Porque cuando millones de mujeres se agolpan hermanadas en las calles o se alza la postulación de una artista como Cecilia para obtener este palmarés, también es porque Violeta Parra con fiereza rescató las historias de una ruralidad pobre negada por la oficialidad, de una clase obrera amordazada por el patrón y las compartió entre discos, carpas, museos y universidades; también es porque la Colorina peleó a la contra en un mundo de tradición machirula, rebelde, eterna como un tatuaje, como un puñetazo entre tragos, como una mujer que defiende su reino mirando las babas del patriarca.
Con Cecilia Pantoja sucede de la misma manera. Mujer, provinciana, esta tomecina desde sus primeros pasos en la música decidió por lo que quiso, más allá de cualquier dictamen reinante.

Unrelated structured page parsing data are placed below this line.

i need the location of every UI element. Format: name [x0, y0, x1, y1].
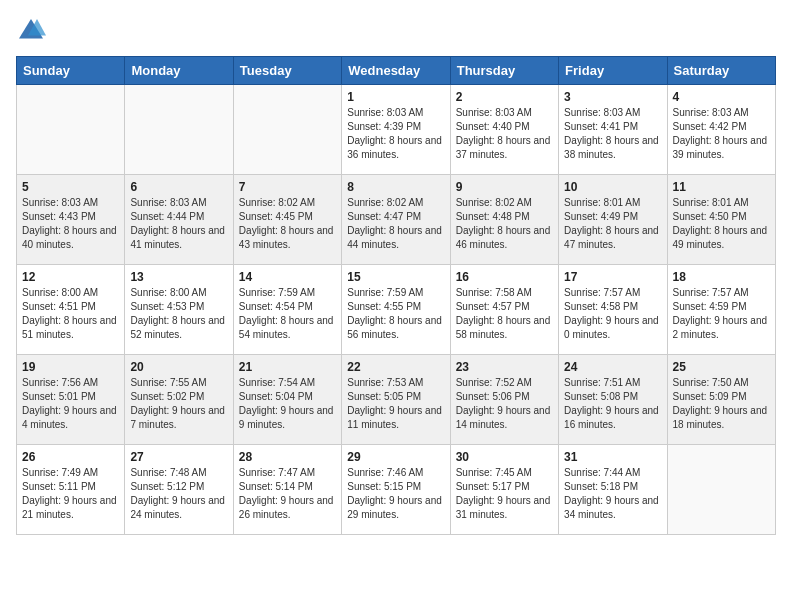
calendar-weekday-header: Sunday [17, 57, 125, 85]
logo [16, 16, 50, 46]
day-info: Sunrise: 8:03 AM Sunset: 4:41 PM Dayligh… [564, 106, 661, 162]
day-info: Sunrise: 7:57 AM Sunset: 4:58 PM Dayligh… [564, 286, 661, 342]
calendar-day-cell: 6Sunrise: 8:03 AM Sunset: 4:44 PM Daylig… [125, 175, 233, 265]
day-info: Sunrise: 7:52 AM Sunset: 5:06 PM Dayligh… [456, 376, 553, 432]
calendar-day-cell: 29Sunrise: 7:46 AM Sunset: 5:15 PM Dayli… [342, 445, 450, 535]
day-info: Sunrise: 7:59 AM Sunset: 4:55 PM Dayligh… [347, 286, 444, 342]
day-number: 24 [564, 360, 661, 374]
calendar-day-cell: 4Sunrise: 8:03 AM Sunset: 4:42 PM Daylig… [667, 85, 775, 175]
calendar-day-cell: 7Sunrise: 8:02 AM Sunset: 4:45 PM Daylig… [233, 175, 341, 265]
day-info: Sunrise: 8:01 AM Sunset: 4:49 PM Dayligh… [564, 196, 661, 252]
day-number: 23 [456, 360, 553, 374]
day-number: 9 [456, 180, 553, 194]
calendar-day-cell: 2Sunrise: 8:03 AM Sunset: 4:40 PM Daylig… [450, 85, 558, 175]
day-number: 26 [22, 450, 119, 464]
calendar-weekday-header: Wednesday [342, 57, 450, 85]
calendar-day-cell: 24Sunrise: 7:51 AM Sunset: 5:08 PM Dayli… [559, 355, 667, 445]
day-info: Sunrise: 8:03 AM Sunset: 4:42 PM Dayligh… [673, 106, 770, 162]
day-number: 6 [130, 180, 227, 194]
calendar-day-cell: 25Sunrise: 7:50 AM Sunset: 5:09 PM Dayli… [667, 355, 775, 445]
day-info: Sunrise: 7:44 AM Sunset: 5:18 PM Dayligh… [564, 466, 661, 522]
day-number: 13 [130, 270, 227, 284]
calendar-day-cell: 20Sunrise: 7:55 AM Sunset: 5:02 PM Dayli… [125, 355, 233, 445]
day-number: 22 [347, 360, 444, 374]
calendar-day-cell: 18Sunrise: 7:57 AM Sunset: 4:59 PM Dayli… [667, 265, 775, 355]
day-number: 14 [239, 270, 336, 284]
calendar-day-cell: 21Sunrise: 7:54 AM Sunset: 5:04 PM Dayli… [233, 355, 341, 445]
day-number: 4 [673, 90, 770, 104]
calendar-day-cell: 14Sunrise: 7:59 AM Sunset: 4:54 PM Dayli… [233, 265, 341, 355]
day-info: Sunrise: 8:02 AM Sunset: 4:48 PM Dayligh… [456, 196, 553, 252]
day-number: 12 [22, 270, 119, 284]
day-info: Sunrise: 7:47 AM Sunset: 5:14 PM Dayligh… [239, 466, 336, 522]
day-number: 8 [347, 180, 444, 194]
day-number: 5 [22, 180, 119, 194]
calendar-day-cell: 11Sunrise: 8:01 AM Sunset: 4:50 PM Dayli… [667, 175, 775, 265]
calendar-day-cell: 10Sunrise: 8:01 AM Sunset: 4:49 PM Dayli… [559, 175, 667, 265]
calendar-day-cell: 16Sunrise: 7:58 AM Sunset: 4:57 PM Dayli… [450, 265, 558, 355]
calendar-week-row: 12Sunrise: 8:00 AM Sunset: 4:51 PM Dayli… [17, 265, 776, 355]
calendar-day-cell: 13Sunrise: 8:00 AM Sunset: 4:53 PM Dayli… [125, 265, 233, 355]
calendar-day-cell [233, 85, 341, 175]
page-header [16, 16, 776, 46]
logo-icon [16, 16, 46, 46]
day-number: 20 [130, 360, 227, 374]
day-number: 18 [673, 270, 770, 284]
calendar-day-cell: 22Sunrise: 7:53 AM Sunset: 5:05 PM Dayli… [342, 355, 450, 445]
calendar-day-cell [17, 85, 125, 175]
day-info: Sunrise: 8:02 AM Sunset: 4:47 PM Dayligh… [347, 196, 444, 252]
day-number: 27 [130, 450, 227, 464]
calendar-weekday-header: Monday [125, 57, 233, 85]
day-info: Sunrise: 7:58 AM Sunset: 4:57 PM Dayligh… [456, 286, 553, 342]
day-number: 29 [347, 450, 444, 464]
calendar-week-row: 26Sunrise: 7:49 AM Sunset: 5:11 PM Dayli… [17, 445, 776, 535]
day-info: Sunrise: 7:48 AM Sunset: 5:12 PM Dayligh… [130, 466, 227, 522]
calendar-week-row: 19Sunrise: 7:56 AM Sunset: 5:01 PM Dayli… [17, 355, 776, 445]
calendar-table: SundayMondayTuesdayWednesdayThursdayFrid… [16, 56, 776, 535]
calendar-day-cell: 12Sunrise: 8:00 AM Sunset: 4:51 PM Dayli… [17, 265, 125, 355]
calendar-day-cell: 17Sunrise: 7:57 AM Sunset: 4:58 PM Dayli… [559, 265, 667, 355]
day-info: Sunrise: 7:59 AM Sunset: 4:54 PM Dayligh… [239, 286, 336, 342]
day-number: 25 [673, 360, 770, 374]
calendar-day-cell: 31Sunrise: 7:44 AM Sunset: 5:18 PM Dayli… [559, 445, 667, 535]
calendar-day-cell: 3Sunrise: 8:03 AM Sunset: 4:41 PM Daylig… [559, 85, 667, 175]
calendar-day-cell: 30Sunrise: 7:45 AM Sunset: 5:17 PM Dayli… [450, 445, 558, 535]
day-number: 16 [456, 270, 553, 284]
day-info: Sunrise: 7:54 AM Sunset: 5:04 PM Dayligh… [239, 376, 336, 432]
day-info: Sunrise: 7:51 AM Sunset: 5:08 PM Dayligh… [564, 376, 661, 432]
calendar-weekday-header: Saturday [667, 57, 775, 85]
calendar-weekday-header: Thursday [450, 57, 558, 85]
day-info: Sunrise: 7:49 AM Sunset: 5:11 PM Dayligh… [22, 466, 119, 522]
calendar-day-cell: 8Sunrise: 8:02 AM Sunset: 4:47 PM Daylig… [342, 175, 450, 265]
day-number: 11 [673, 180, 770, 194]
day-number: 3 [564, 90, 661, 104]
calendar-day-cell: 23Sunrise: 7:52 AM Sunset: 5:06 PM Dayli… [450, 355, 558, 445]
day-number: 17 [564, 270, 661, 284]
day-info: Sunrise: 7:53 AM Sunset: 5:05 PM Dayligh… [347, 376, 444, 432]
day-info: Sunrise: 7:50 AM Sunset: 5:09 PM Dayligh… [673, 376, 770, 432]
calendar-day-cell: 26Sunrise: 7:49 AM Sunset: 5:11 PM Dayli… [17, 445, 125, 535]
day-info: Sunrise: 8:03 AM Sunset: 4:43 PM Dayligh… [22, 196, 119, 252]
calendar-day-cell: 15Sunrise: 7:59 AM Sunset: 4:55 PM Dayli… [342, 265, 450, 355]
calendar-day-cell: 28Sunrise: 7:47 AM Sunset: 5:14 PM Dayli… [233, 445, 341, 535]
day-number: 10 [564, 180, 661, 194]
day-info: Sunrise: 8:03 AM Sunset: 4:44 PM Dayligh… [130, 196, 227, 252]
calendar-day-cell: 27Sunrise: 7:48 AM Sunset: 5:12 PM Dayli… [125, 445, 233, 535]
day-number: 15 [347, 270, 444, 284]
day-number: 7 [239, 180, 336, 194]
day-number: 21 [239, 360, 336, 374]
day-info: Sunrise: 8:03 AM Sunset: 4:39 PM Dayligh… [347, 106, 444, 162]
calendar-week-row: 5Sunrise: 8:03 AM Sunset: 4:43 PM Daylig… [17, 175, 776, 265]
day-info: Sunrise: 7:46 AM Sunset: 5:15 PM Dayligh… [347, 466, 444, 522]
calendar-weekday-header: Friday [559, 57, 667, 85]
calendar-day-cell [667, 445, 775, 535]
day-info: Sunrise: 8:02 AM Sunset: 4:45 PM Dayligh… [239, 196, 336, 252]
day-number: 28 [239, 450, 336, 464]
day-number: 2 [456, 90, 553, 104]
day-info: Sunrise: 7:56 AM Sunset: 5:01 PM Dayligh… [22, 376, 119, 432]
calendar-day-cell: 9Sunrise: 8:02 AM Sunset: 4:48 PM Daylig… [450, 175, 558, 265]
calendar-day-cell [125, 85, 233, 175]
calendar-header-row: SundayMondayTuesdayWednesdayThursdayFrid… [17, 57, 776, 85]
calendar-week-row: 1Sunrise: 8:03 AM Sunset: 4:39 PM Daylig… [17, 85, 776, 175]
day-info: Sunrise: 7:45 AM Sunset: 5:17 PM Dayligh… [456, 466, 553, 522]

Por ejemplo, asombra mirar su carrera musical durante los sesenta en medio del exitoso -y resistido con los años- fenómeno de La Nueva Ola, proponiendo un repertorio que desobedecía al lugar seguro y efectivo del imaginario gringo desarrollado en ese momento y abriéndose a la interpretación de la canción popular hecha con otros materiales -desde la canción tradicional italiana hasta el tango y coqueteando también con el colérico rock-. Asombra verla como un ícono juvenil que renunciaba a la fórmula de cómo ser y parecer para sonar en la radio o ser portada de alguna revista, Cecilia desobedecía con su pelo corto, sus besos de taquito, sus bailes puntudos, incorregible hasta el punto de desestimar los vetos puestos a su performance por la organización del Festival de Viña cuando ganó la competencia en 1965. Entre abucheos de indignación y aplausos de aprobación, La Incomparable cantó “Como una ola”, segura entre contoneos y disparando besos con el taco de su zapato.

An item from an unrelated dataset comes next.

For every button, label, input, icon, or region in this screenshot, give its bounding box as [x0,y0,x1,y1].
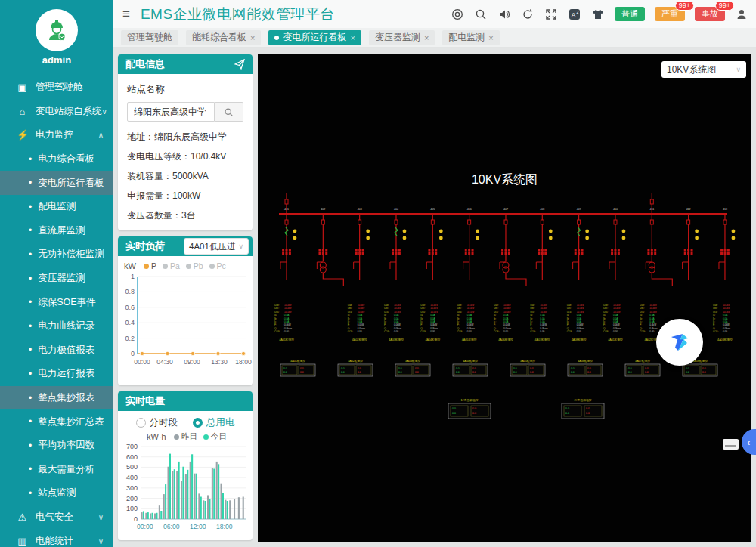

Siempre inquieta, Cecilia trazó su camino artístico con la energía del arrojo, impredecible, versionando a Víctor Jara, a Violeta o abrazando el bossa nova como en “Esa flor”. A la luz de los años, es un despropósito visitar la historia para enojarse por lo que no sucedió -como la valoración de un disco increíble como Gracias a la vida de 1970- o por lo que sí sucedió -como los vetos mediáticos de los que fue víctima-.

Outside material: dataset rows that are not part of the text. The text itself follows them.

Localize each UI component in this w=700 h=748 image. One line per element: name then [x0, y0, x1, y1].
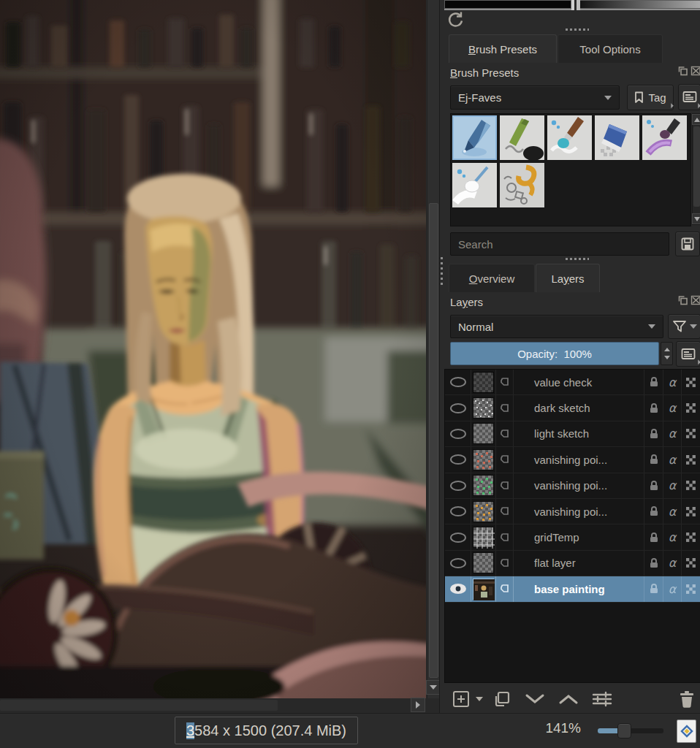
preset-chalk-detail-stamp[interactable]	[500, 163, 544, 207]
save-preset-button[interactable]	[675, 232, 700, 256]
layer-thumbnail[interactable]	[473, 372, 494, 393]
zoom-slider-handle[interactable]	[617, 723, 631, 739]
layer-row[interactable]: vanishing poi... α	[445, 447, 700, 473]
layer-lock-toggle[interactable]	[644, 370, 663, 394]
float-docker-icon[interactable]	[677, 66, 688, 76]
layer-thumbnail[interactable]	[473, 423, 494, 444]
layer-row[interactable]: flat layer α	[445, 551, 700, 576]
spin-up-icon[interactable]	[664, 348, 670, 351]
preset-blue-sketch-pencil[interactable]	[452, 115, 497, 160]
docker-drag-handle[interactable]	[566, 258, 589, 260]
move-layer-down-button[interactable]	[524, 692, 546, 706]
preset-wet-teal-round-brush[interactable]	[547, 115, 592, 160]
layer-lock-toggle[interactable]	[644, 499, 663, 524]
alpha-lock-toggle[interactable]: α	[663, 370, 681, 394]
close-docker-icon[interactable]	[691, 295, 700, 305]
inherit-alpha-toggle[interactable]	[681, 473, 700, 498]
spin-down-icon[interactable]	[664, 356, 670, 359]
tab-layers[interactable]: Layers	[536, 264, 600, 292]
layer-visibility-toggle[interactable]	[445, 524, 471, 549]
layer-visibility-toggle[interactable]	[445, 421, 471, 446]
layer-visibility-toggle[interactable]	[445, 499, 471, 524]
inherit-alpha-toggle[interactable]	[681, 370, 700, 394]
preset-scroll-up-button[interactable]	[692, 114, 700, 125]
inherit-alpha-toggle[interactable]	[681, 524, 700, 549]
layer-thumbnail[interactable]	[473, 449, 494, 470]
preset-green-pastel-charcoal[interactable]	[500, 115, 544, 160]
add-layer-dropdown[interactable]	[476, 697, 483, 701]
tab-overview[interactable]: Overview	[449, 264, 535, 292]
layer-visibility-toggle[interactable]	[445, 473, 471, 498]
alpha-lock-toggle[interactable]: α	[663, 576, 681, 601]
preset-scroll-down-button[interactable]	[692, 213, 700, 224]
gradient-slider-handle[interactable]	[571, 0, 580, 10]
layer-row[interactable]: value check α	[445, 370, 700, 395]
layer-visibility-toggle[interactable]	[445, 370, 471, 394]
docker-drag-handle[interactable]	[566, 28, 589, 31]
close-docker-icon[interactable]	[691, 66, 700, 76]
add-layer-button[interactable]	[452, 690, 470, 708]
canvas-horizontal-scrollbar-thumb[interactable]	[0, 700, 278, 711]
layer-visibility-toggle[interactable]	[445, 447, 471, 472]
opacity-spinner[interactable]	[661, 342, 673, 365]
preset-search-input[interactable]	[450, 232, 669, 256]
layer-name[interactable]: light sketch	[514, 421, 644, 446]
layer-row[interactable]: light sketch α	[445, 421, 700, 447]
layer-thumbnail[interactable]	[473, 579, 494, 600]
gradient-slider[interactable]	[444, 0, 700, 10]
layer-row-selected[interactable]: base painting α	[445, 576, 700, 602]
inherit-alpha-toggle[interactable]	[681, 421, 700, 446]
preset-purple-glaze-brush[interactable]	[642, 115, 687, 160]
layer-visibility-toggle[interactable]	[445, 576, 471, 601]
canvas-vertical-scrollbar[interactable]	[427, 0, 439, 698]
preset-eraser-block[interactable]	[595, 115, 639, 160]
tab-tool-options[interactable]: Tool Options	[558, 34, 663, 63]
tab-brush-presets[interactable]: Brush Presets	[449, 34, 557, 63]
alpha-lock-toggle[interactable]: α	[663, 499, 681, 524]
alpha-lock-toggle[interactable]: α	[663, 395, 681, 420]
layer-thumbnail[interactable]	[473, 527, 494, 548]
duplicate-layer-button[interactable]	[493, 690, 511, 708]
layer-row[interactable]: vanishing poi... α	[445, 473, 700, 499]
inherit-alpha-toggle[interactable]	[681, 395, 700, 420]
layer-view-settings-button[interactable]	[676, 341, 700, 367]
layer-lock-toggle[interactable]	[644, 576, 663, 601]
preset-scrollbar-thumb[interactable]	[693, 126, 700, 207]
display-settings-button[interactable]	[678, 84, 700, 110]
layer-thumbnail[interactable]	[473, 475, 494, 496]
layer-properties-button[interactable]	[591, 691, 613, 707]
layer-name[interactable]: dark sketch	[514, 395, 644, 420]
layer-lock-toggle[interactable]	[644, 473, 663, 498]
layer-thumbnail[interactable]	[473, 501, 494, 522]
layer-lock-toggle[interactable]	[644, 551, 663, 576]
move-layer-up-button[interactable]	[558, 692, 579, 706]
layer-row[interactable]: gridTemp α	[445, 524, 700, 550]
layer-visibility-toggle[interactable]	[445, 395, 471, 420]
layer-lock-toggle[interactable]	[644, 447, 663, 472]
alpha-lock-toggle[interactable]: α	[663, 473, 681, 498]
layer-name[interactable]: gridTemp	[514, 524, 644, 549]
layer-thumbnail[interactable]	[473, 552, 494, 573]
inherit-alpha-toggle[interactable]	[681, 576, 700, 601]
panel-splitter-handle[interactable]	[441, 257, 443, 285]
alpha-lock-toggle[interactable]: α	[663, 551, 681, 576]
preset-tag-combobox[interactable]: Ej-Faves	[450, 85, 620, 110]
alpha-lock-toggle[interactable]: α	[663, 524, 681, 549]
opacity-slider[interactable]: Opacity: 100%	[450, 342, 659, 365]
blend-mode-combobox[interactable]: Normal	[450, 315, 663, 338]
layer-lock-toggle[interactable]	[644, 395, 663, 420]
scroll-down-button[interactable]	[426, 680, 441, 695]
layer-visibility-toggle[interactable]	[445, 551, 471, 576]
alpha-lock-toggle[interactable]: α	[663, 447, 681, 472]
canvas-vertical-scrollbar-thumb[interactable]	[429, 203, 438, 678]
float-docker-icon[interactable]	[677, 295, 688, 305]
layer-row[interactable]: vanishing poi... α	[445, 499, 700, 524]
scroll-right-button[interactable]	[411, 698, 425, 712]
layer-filter-button[interactable]	[668, 314, 700, 339]
layer-row[interactable]: dark sketch α	[445, 395, 700, 421]
layer-name[interactable]: flat layer	[514, 551, 644, 576]
layer-lock-toggle[interactable]	[644, 524, 663, 549]
layer-name[interactable]: value check	[514, 370, 644, 394]
inherit-alpha-toggle[interactable]	[681, 447, 700, 472]
layer-name[interactable]: base painting	[514, 576, 644, 601]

La mala acción se combate con la buena acción.
“No estamos solas, guitarra”
Nadie nos preguntó nuestra opinión, pero sabemos que desobedeciendo empiezan a suceder los asuntos que queremos. Por eso, proponer a Cecilia como merecedora de este premio no solo es legítimo por su propio mérito, sino que es la expresión ciudadana ante un listado de nombres que peca de no incorporar paridad de género ni contemplar a muchos más artistas del espectro de la música popular.
La Incomparable cantaba el 68, “Estamos solas, guitarra”, reconociendo en ese instrumento a una presencia incondicional y única, a una “Compañera, que hasta mi pena hace canción”. Luego de 50 años eso cambió y Cecilia con su guitarra, ya no están más solas.